The effects of froth depth and impeller speed on gas dispersion properties and metallurgical performance of an industrial self-aerated flotation machine

Abstract

In self-aerated flotation machines, the gas rate depends on operational variables (e.g. froth depth and impeller speed), pulp properties (e.g. solid content and viscosity), and reagent addition (e.g. type and concentration of frother). The gas rate has a strong correlation with the flotation performance by influencing the gas dispersion properties and froth retention time. A factorial experimental design was used to study how the gas dispersion properties, the froth retention time, and the flotation performance respond to changes in froth depth and impeller speed (as the most common operational variables).

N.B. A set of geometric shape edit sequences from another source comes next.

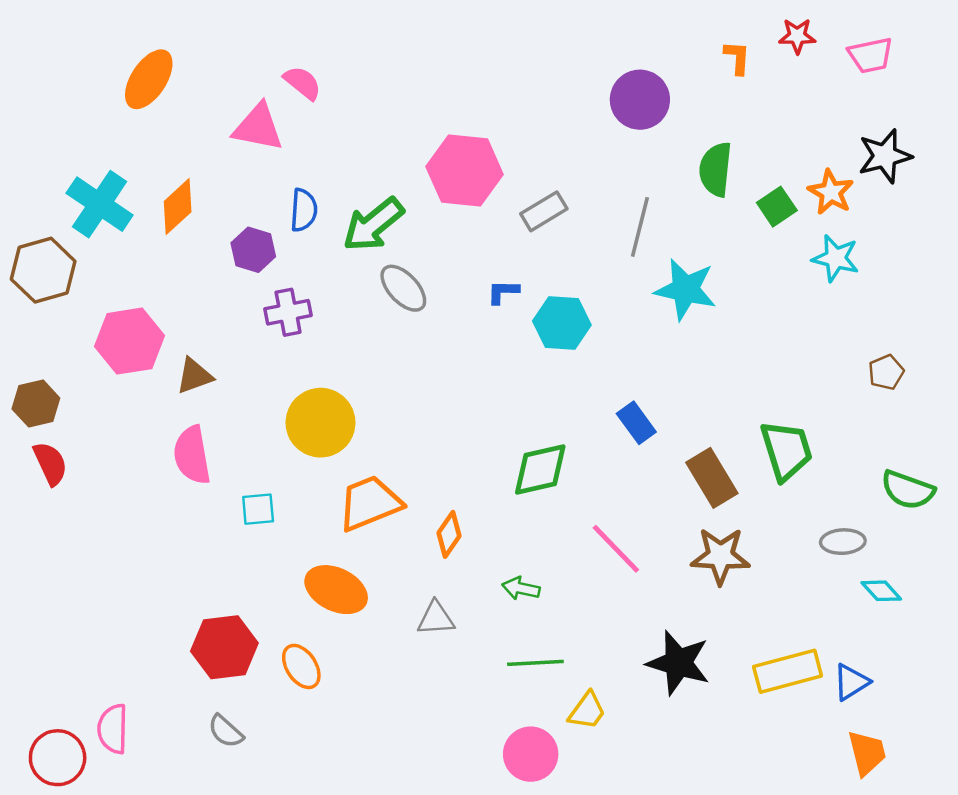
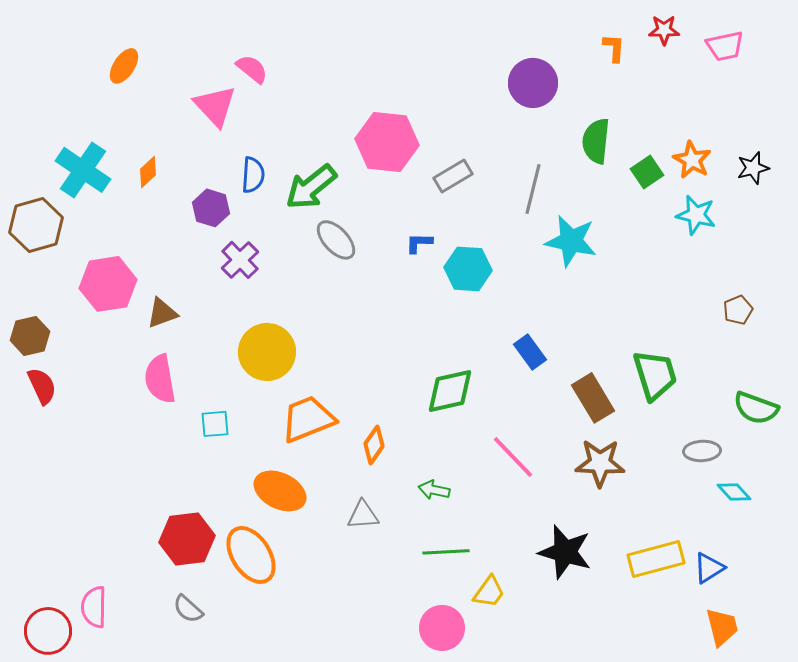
orange ellipse: (149, 79) -> (124, 66), size x0.7
pink triangle: (258, 127) -> (215, 106), turned 36
black star: (885, 156) -> (753, 168), moved, size x0.7
orange diamond: (178, 207) -> (148, 172), size x0.7
purple cross: (288, 312) -> (240, 260), turned -33
orange ellipse: (301, 666) -> (251, 555), size x1.5

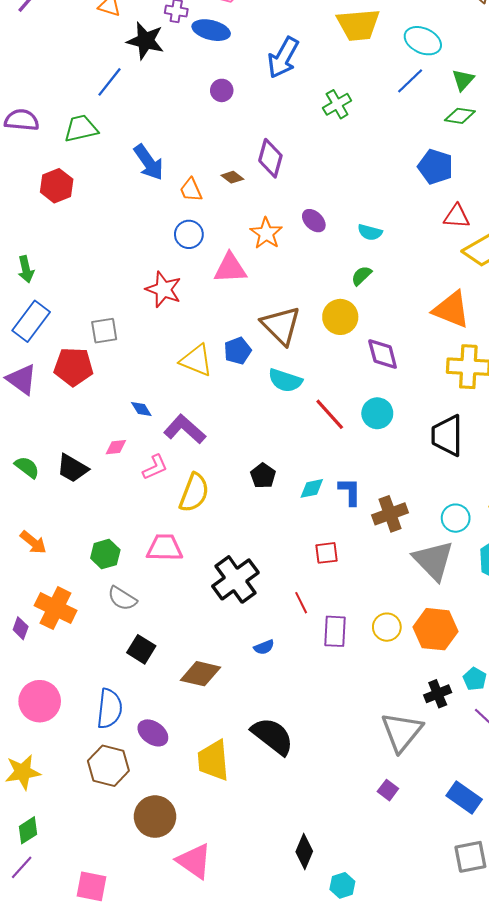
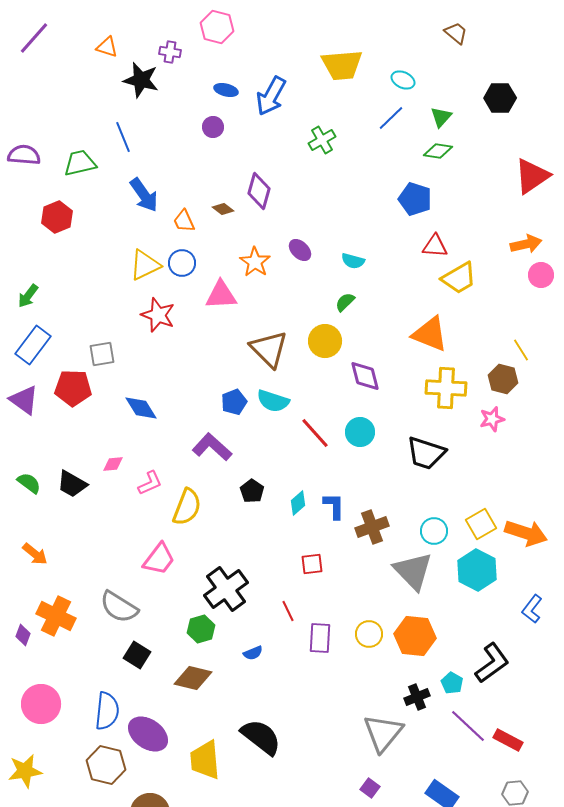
blue ellipse: (211, 30) -> (226, 90), moved, size x0.7
cyan ellipse: (423, 41) -> (403, 80), size x0.7
blue line: (110, 82) -> (123, 137), moved, turned -60
green arrow: (26, 269) -> (28, 296), turned 50
blue pentagon: (238, 351) -> (234, 402), moved
yellow triangle: (196, 360) -> (145, 265), moved, turned -48
blue diamond: (141, 409) -> (141, 408), moved, size x1.6
purple L-shape: (185, 429) -> (212, 447), moved
black trapezoid: (447, 435) -> (426, 453), turned -72
cyan diamond: (312, 488) -> (298, 503), turned -30
pink trapezoid: (165, 548) -> (159, 559), turned 126
green hexagon: (105, 554) -> (201, 629), moved
gray semicircle: (122, 599) -> (119, 607), size x1.4
purple ellipse: (153, 733) -> (148, 734), size x1.4

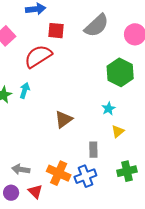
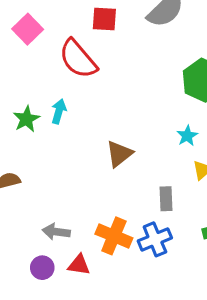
red semicircle: (38, 56) -> (78, 59), turned -96
red triangle: (35, 191) -> (79, 265), turned -35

An in-depth understanding of the effects of impeller speed and froth depth on the gas dispersion properties, especially the bubble surface area flux and froth retention time, is necessary to improve operating strategies for self-aerated flotation machines. All experiments were carried out in a 50 m3 selfaerated flotation cell in an iron ore processing plant. The results showed that the froth depth affected the metallurgical performance mostly via changing the froth retention time. The impeller speed had two important impacts on the metallurgical performance via varying both the froth retention time and the bubble surface area flux in the froth and pulp zones, respectively. The interaction effects of the froth depth and impeller speed were also established. This allowed us to develop a strategy for operating selfaerated flotation machines based on varying the froth depth and impeller speed with regard to the cell duty.